On the October 21st broadcast of Fox News’ “The Five,” co-host Kimberly Guilfoyle discouraged young women from serving on juries. She stated, “Young women on juries are not a good idea…They don’t get it! They’re not in the same, like, life experience of paying the bills, doing the mortgage, kids, community, crime, education, health care.” When another co-host said that young women have every right to serve on juries, Guilfoyle answered with “I just thank and excuse them, so they can go back on Tinder or Match.com.” As a young female, I found these comments highly offensive and ignorant. As a future lawyer, I would not mind have many of my young women peers serve on a jury as we are just as capable of being impartial jurors as any other generation eligible for the civic duty.
In my opinion, my fellow young millenials (women in particular) are more open-minded to differing views and less racist than our parent’s and grandparent’s generations. We have also faced our fair share of adversity including war and a recession hitting during our years of obtaining employment, a situation that has forced many to take on early responsibility while being thrifty and creative enough to get by on the few opportunities that were available. Not to mention that we are the first generation that is expected to balance each and every activity and extracurricular, now accessible by both sexes, including a number of experiences that our elder fellow eligible jurors may never have dreamed of. All of these experiences have shaped our abilities to render verdicts when called by our country to serve as jurors.
Just because I do not pay a mortgage, have children, or have a husband, does not mean I am not aware of the issues that those in my community face. It does not mean that I do not have the same concerns about safety, or that I would be more or less harsh on a company being sued for damages simply because I have less equity and savings than a 45 year old woman. My want to sympathize, or lack thereof, with a certain plaintiff or defendant will most likely only vary slightly from any other person on the jury, and my attitudes will be a reflection of my life experiences and what has influenced me rather than my age, gender, or appreciation for social media and pop culture. Also, why do only young women make poor jurors or voters? How do any of my male peers have any more responsibility or ability to make decisions?
Does a jury made up of middle aged and elderly people make any more sense? How can they use their common sense and experiences to judge a young criminal defendant or less worldly civil plaintiff or defendant any better than a young person? My entire life I have felt that adults looked down on me as a younger person and would not give my ideas as much value as they may have deserved. My hopes in attending law school were that this sense of injustice would be lessened in the legal world, however it is comments like Ms. Guilfoyle’s that only perpetuate this idea and will turn my young women peers off from serving as a juror if they are going to be looked down upon or dismissed simply because they grew up with N’Sync instead of The Beatles. Our job as lawyers should be to encourage jury service so that we have the largest number of qualified jurors to choose from and we should be choosing them based on their attitudes and life experiences rather than their demographics.

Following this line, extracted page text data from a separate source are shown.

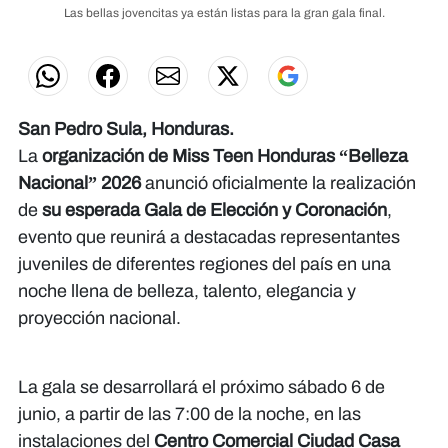
Las bellas jovencitas ya están listas para la gran gala final.
San Pedro Sula, Honduras.
La
organización de Miss Teen Honduras “Belleza
Nacional” 2026
anunció oficialmente la realización
de
su esperada Gala de Elección y Coronación
,
evento que reunirá a destacadas representantes
juveniles de diferentes regiones del país en una
noche llena de belleza, talento, elegancia y
proyección nacional.
La gala se desarrollará el próximo sábado 6 de
junio, a partir de las 7:00 de la noche, en las
instalaciones del
Centro Comercial Ciudad Casa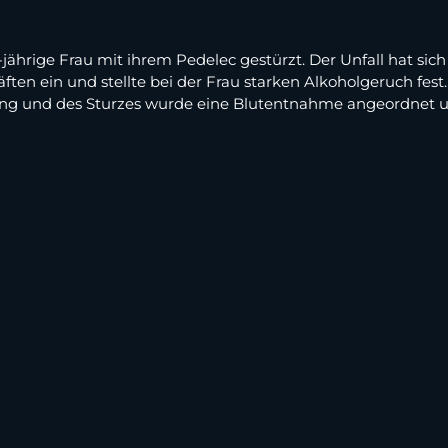
jährige Frau mit ihrem Pedelec gestürzt. Der Unfall hat sich
räften ein und stellte bei der Frau starken Alkoholgeruch fe
erung und des Sturzes wurde eine Blutentnahme angeordnet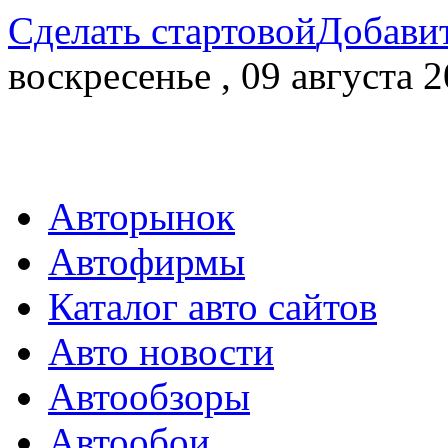
Сделать стартовой
Добавит
воскресенье , 09 августа 2
Авторынок
Автофирмы
Каталог авто сайтов
Авто новости
Автообзоры
Автообои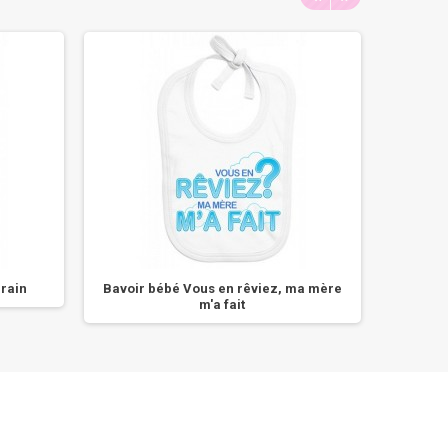
rain
Bavoir bébé Vous en rêviez, ma mère
m'a fait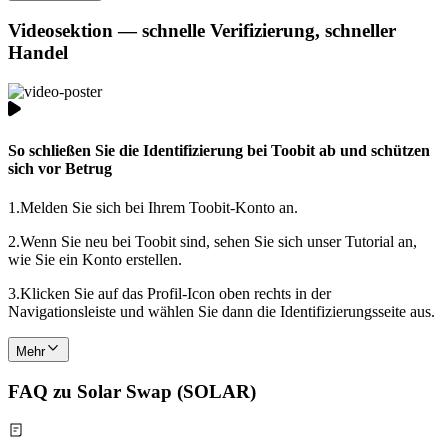
Videosektion — schnelle Verifizierung, schneller
Handel
So schließen Sie die Identifizierung bei Toobit ab und schützen
sich vor Betrug
1.
Melden Sie sich bei Ihrem Toobit-Konto an.
2.
Wenn Sie neu bei Toobit sind, sehen Sie sich unser Tutorial an,
wie Sie ein Konto erstellen.
3.
Klicken Sie auf das Profil-Icon oben rechts in der
Navigationsleiste und wählen Sie dann die Identifizierungsseite aus.
Mehr
FAQ zu Solar Swap (SOLAR)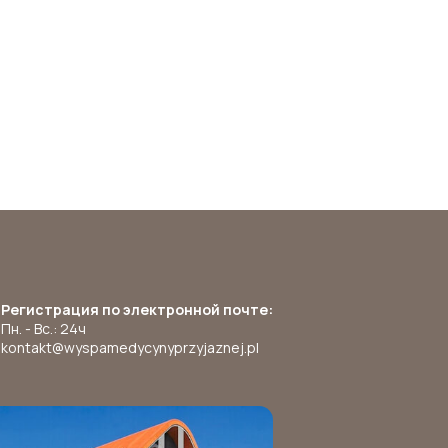
Регистрация по электронной почте:
Пн. - Вс.: 24ч
kontakt@wyspamedycynyprzyjaznej.pl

Another Fox News commentator also spoke about young women and termed them “Beyonce” voters (because they are single ladies) since they tend to be more liberal and because they depend on the government since they are not depending on husbands. Aside from the sexist nature of this comment, by focusing only on their age, marital status, and gender, lawyers, judges, or politicians would be ignoring the vast complexity of these women’s lives and short-changing their ability to serve as impartial jurors or as competent voters. There has also been much discussion regarding the changing demographics of jurors in New York, specifically Brooklyn, that has led to the term “hipster juror” who is a more well-off, educated, “law and order” type. Defense lawyers are up in arms because these jurors will not have the experiences to identify with their poor minority defendants. But, “do we want jurors to get to the truth, or just be "pro defendant"? What is missing is any call for justice and truth.”
I know that I am not the prototypical young female potential juror, however I still believe that lawyers should take a lot more than our appreciation for Taylor Swift and Snapchat into account when deciding if we could take the job of being a juror seriously.